----- EXERCISE INPUTS

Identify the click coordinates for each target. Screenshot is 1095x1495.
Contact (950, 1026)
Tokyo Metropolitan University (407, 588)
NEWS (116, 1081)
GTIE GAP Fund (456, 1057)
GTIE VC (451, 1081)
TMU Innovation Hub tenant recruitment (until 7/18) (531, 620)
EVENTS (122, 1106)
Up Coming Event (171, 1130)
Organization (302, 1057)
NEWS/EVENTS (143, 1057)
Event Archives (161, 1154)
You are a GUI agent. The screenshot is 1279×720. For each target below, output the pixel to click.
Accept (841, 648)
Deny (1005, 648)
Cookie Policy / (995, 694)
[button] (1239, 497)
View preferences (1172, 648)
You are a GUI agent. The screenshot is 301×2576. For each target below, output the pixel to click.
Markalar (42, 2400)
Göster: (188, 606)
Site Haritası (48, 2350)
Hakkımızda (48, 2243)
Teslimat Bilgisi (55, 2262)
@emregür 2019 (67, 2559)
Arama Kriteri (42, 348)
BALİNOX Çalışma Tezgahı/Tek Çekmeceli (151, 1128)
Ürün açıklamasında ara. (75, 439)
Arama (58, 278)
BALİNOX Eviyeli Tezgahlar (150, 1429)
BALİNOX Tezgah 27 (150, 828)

----------
----- EXERCISE INPUTS

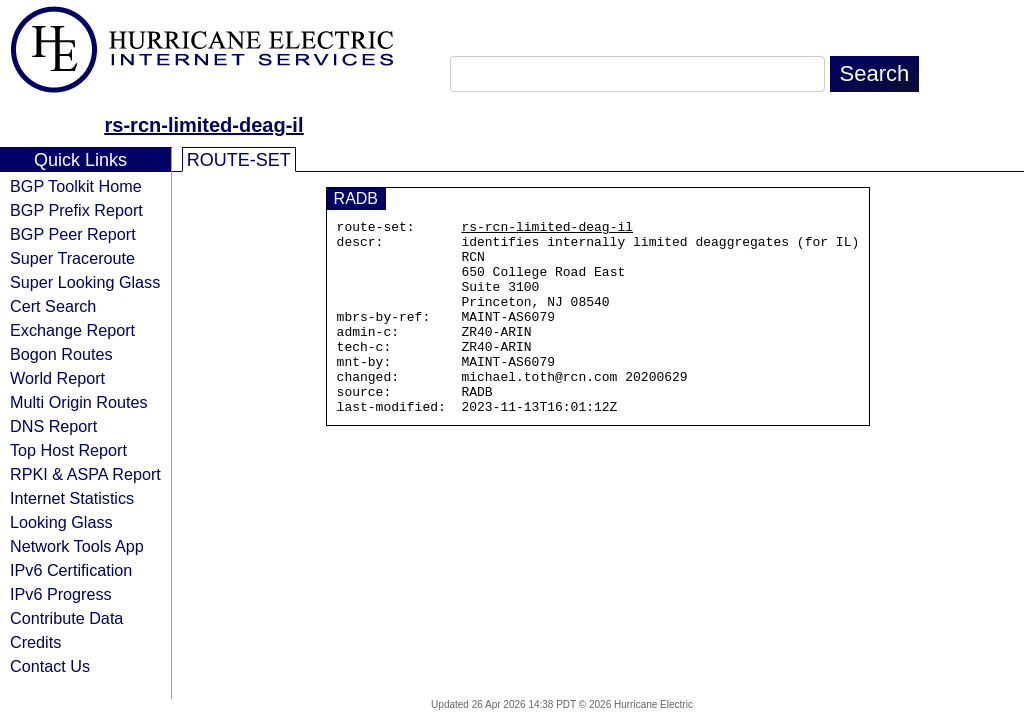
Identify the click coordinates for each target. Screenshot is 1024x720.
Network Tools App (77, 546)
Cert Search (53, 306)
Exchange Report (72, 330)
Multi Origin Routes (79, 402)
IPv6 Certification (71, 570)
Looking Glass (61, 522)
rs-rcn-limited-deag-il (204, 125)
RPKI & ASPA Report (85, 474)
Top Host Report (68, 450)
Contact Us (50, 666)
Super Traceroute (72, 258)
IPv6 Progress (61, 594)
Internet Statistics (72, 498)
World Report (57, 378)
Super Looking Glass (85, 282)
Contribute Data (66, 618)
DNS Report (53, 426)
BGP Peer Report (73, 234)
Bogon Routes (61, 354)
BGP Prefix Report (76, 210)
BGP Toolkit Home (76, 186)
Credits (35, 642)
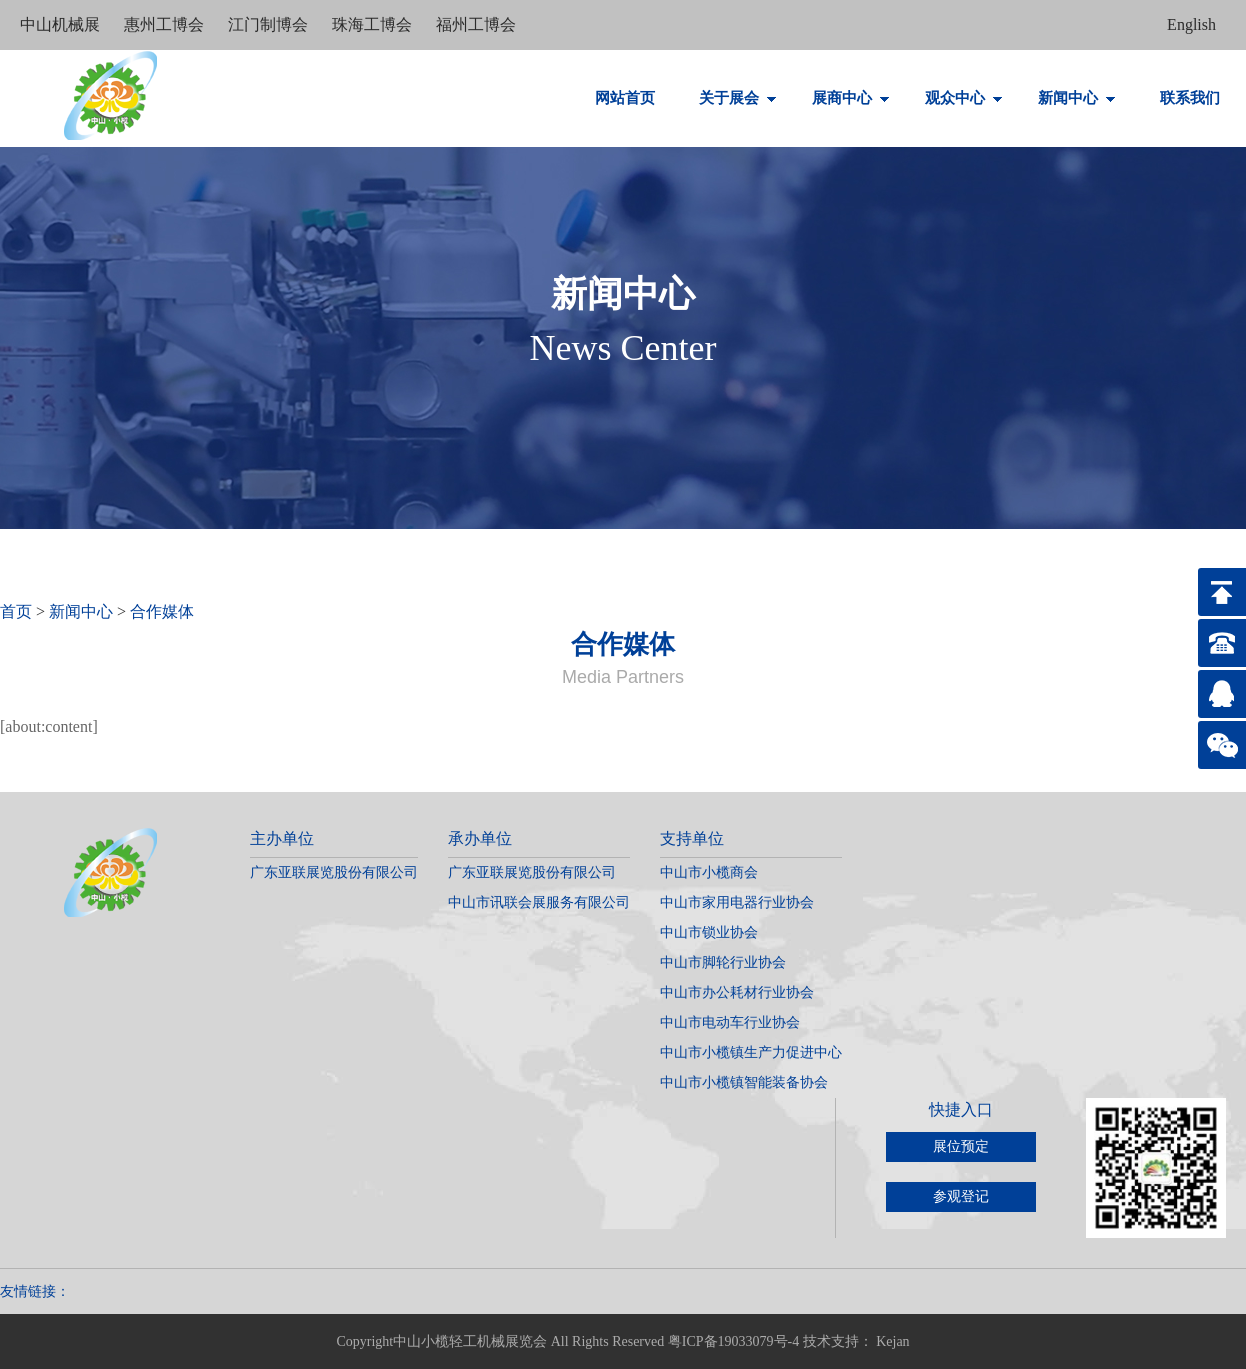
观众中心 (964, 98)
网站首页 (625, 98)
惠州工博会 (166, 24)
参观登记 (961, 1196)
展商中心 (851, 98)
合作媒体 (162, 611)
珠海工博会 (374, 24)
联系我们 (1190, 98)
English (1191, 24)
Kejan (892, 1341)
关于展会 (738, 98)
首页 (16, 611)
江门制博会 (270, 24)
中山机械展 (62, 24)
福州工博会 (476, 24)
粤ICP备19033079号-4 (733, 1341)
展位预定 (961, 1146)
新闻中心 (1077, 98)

----------

### ABOUT THIS TASK:
Starting at the line containing "Credits (35, 642)" and stopping at the line containing "新闻中心 (1077, 98)", output each line exactly as it appears above. Leave out the pictures.

### SOLUTION FOR THIS EXERCISE:
Credits (35, 642)
观众中心 (964, 98)
网站首页 (625, 98)
惠州工博会 (166, 24)
参观登记 (961, 1196)
展商中心 (851, 98)
合作媒体 (162, 611)
珠海工博会 (374, 24)
联系我们 (1190, 98)
English (1191, 24)
Kejan (892, 1341)
关于展会 (738, 98)
首页 (16, 611)
江门制博会 (270, 24)
中山机械展 (62, 24)
福州工博会 (476, 24)
粤ICP备19033079号-4 (733, 1341)
展位预定 (961, 1146)
新闻中心 (1077, 98)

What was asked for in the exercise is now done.